The allegation arises from a book by David Burke, which addresses the many claims made against the late Fianna Fáil Charles Haughey (pictured, left) that he helped boost the Provisional IRA in the late 1960s.
Most of the book, ‘Deception and Lies’, focuses on the duplicitous actions of the Fianna Fáil government at the time, particularly former Taoiseach Jack Lynch, under whom Haughey served as Minister for Finance.
In 1969, Haughey and other authority figures quietly planned to resource nationalist communities in the North who were at that time facing potential civil war, including the provision of arms for self-defence.
Burke backs arguments these efforts had been approved by the Dublin government as a whole, and his book looks at the “smears and dirty tricks” when shambolic exercise was exposed and collapsed in scandal.
Lynch denied knowledge of the project and turned on those directly involved, some of whom were tried in 1970, including Haughey, who was found not guilty. Rancorous divisions continued within Fianna Fáil for at least a generation.
Despite near-constant smears by British military intelligence and his political enemies in Ireland, Haughey eventually became Taoiseach of Ireland.
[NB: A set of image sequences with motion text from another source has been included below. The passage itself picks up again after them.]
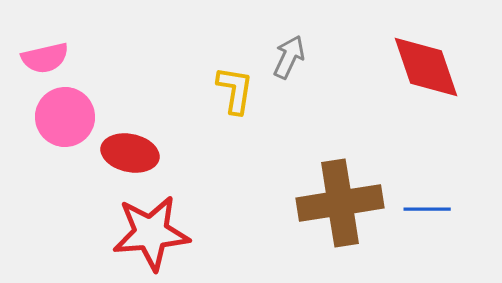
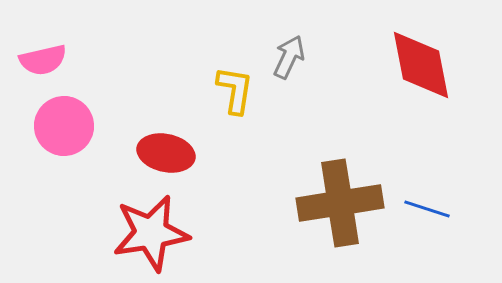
pink semicircle: moved 2 px left, 2 px down
red diamond: moved 5 px left, 2 px up; rotated 8 degrees clockwise
pink circle: moved 1 px left, 9 px down
red ellipse: moved 36 px right
blue line: rotated 18 degrees clockwise
red star: rotated 4 degrees counterclockwise
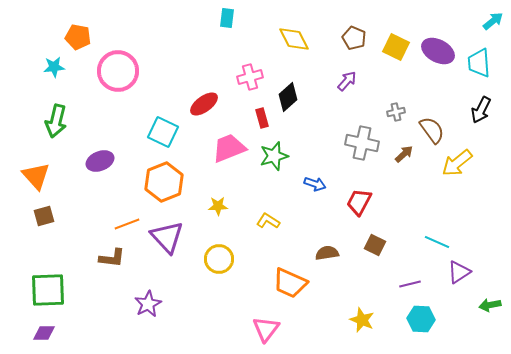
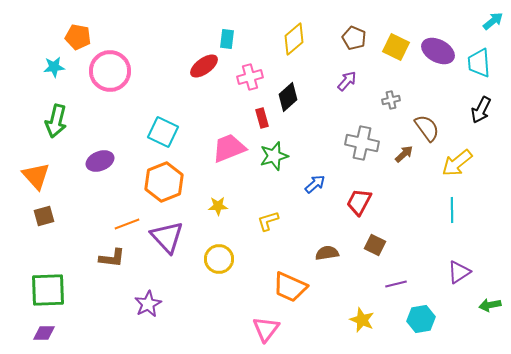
cyan rectangle at (227, 18): moved 21 px down
yellow diamond at (294, 39): rotated 76 degrees clockwise
pink circle at (118, 71): moved 8 px left
red ellipse at (204, 104): moved 38 px up
gray cross at (396, 112): moved 5 px left, 12 px up
brown semicircle at (432, 130): moved 5 px left, 2 px up
blue arrow at (315, 184): rotated 60 degrees counterclockwise
yellow L-shape at (268, 221): rotated 50 degrees counterclockwise
cyan line at (437, 242): moved 15 px right, 32 px up; rotated 65 degrees clockwise
orange trapezoid at (290, 283): moved 4 px down
purple line at (410, 284): moved 14 px left
cyan hexagon at (421, 319): rotated 12 degrees counterclockwise
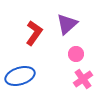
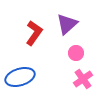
pink circle: moved 1 px up
blue ellipse: moved 1 px down
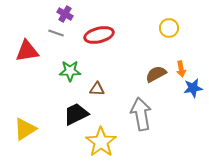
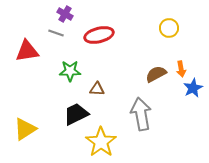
blue star: rotated 18 degrees counterclockwise
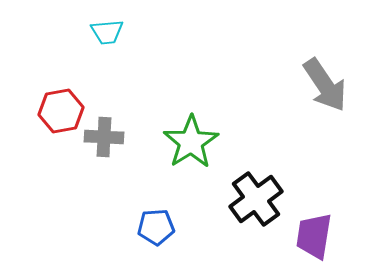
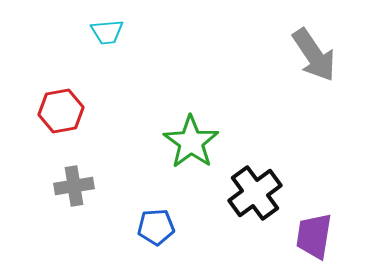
gray arrow: moved 11 px left, 30 px up
gray cross: moved 30 px left, 49 px down; rotated 12 degrees counterclockwise
green star: rotated 4 degrees counterclockwise
black cross: moved 1 px left, 6 px up
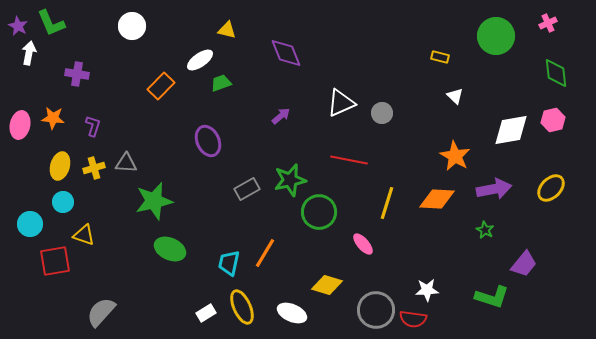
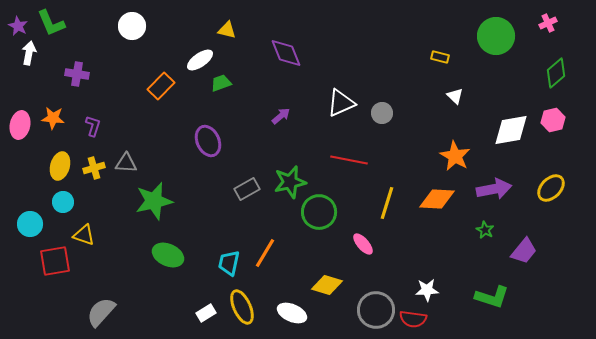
green diamond at (556, 73): rotated 56 degrees clockwise
green star at (290, 180): moved 2 px down
green ellipse at (170, 249): moved 2 px left, 6 px down
purple trapezoid at (524, 264): moved 13 px up
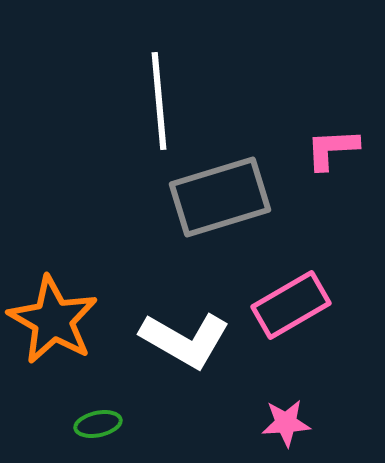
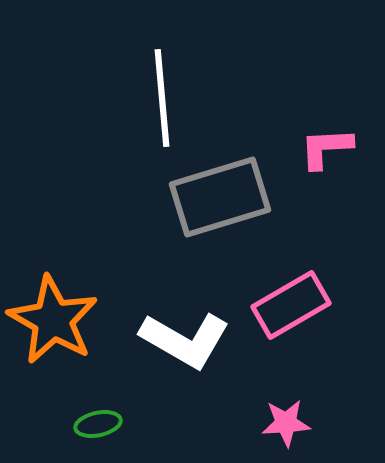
white line: moved 3 px right, 3 px up
pink L-shape: moved 6 px left, 1 px up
One of the most extreme of the accusations repeatedly levelled against him by unionists is that he ‘helped found the Provisional IRA’ on the basis of his actions in 1969.
Burke’s book rails against the actions of Lynch and others in Fianna Fáil, including one individual identified as ‘the Deceiver’, as well as the black operations of the British intelligence agencies as they sought to damage Haughey and mainstream Irish nationalism in the process.
Among the allegations made by Burke is that Mr Mac Stíofáin (pictured, right), who went to become a leader within the Provisional IRA, passed details of an impending arms shipment to Gardai in a bid to undermine his rivals within his own organisation before it split in two.
Sean Haughey TD, son the late Fianna Fáil leader, this week claimed the book had ‘exonerated’ his father of the claim that he was closely linked to the Provisionals. He has called for all historical state papers on Mac Stíofáin to be released to support the claim he acted as a Garda informer.
Mac Stíofáin was sidelined within the Provisional movement in 1973 and finally parted ways with Sinn Féin in 1982 in a dispute over the party’s political direction. But a former IRA Executive member, Des Long from Limerick, denied that Mac Stíofáin was a double agent.
Mr Long noted that, as IRA intelligence officer, he “had contacts” in the Gardaí but these would have had the knowledge and approval of the IRA Executive.
Mr Long, who once served as Mac Stíofáin’s driver, was himself an IRA Executive member and later a vice-president of Republican Sinn Fein.
According to a post on Facebook, he said: “Any good intelligence officer would make contact wherever he could. He was not a double agent and I can say that for a fact.
“He had contacts in the police, how high up I don’t know. We were aware. I would and did put my freedom and life in his hands. He never betrayed me. It’s anti-republican propaganda.”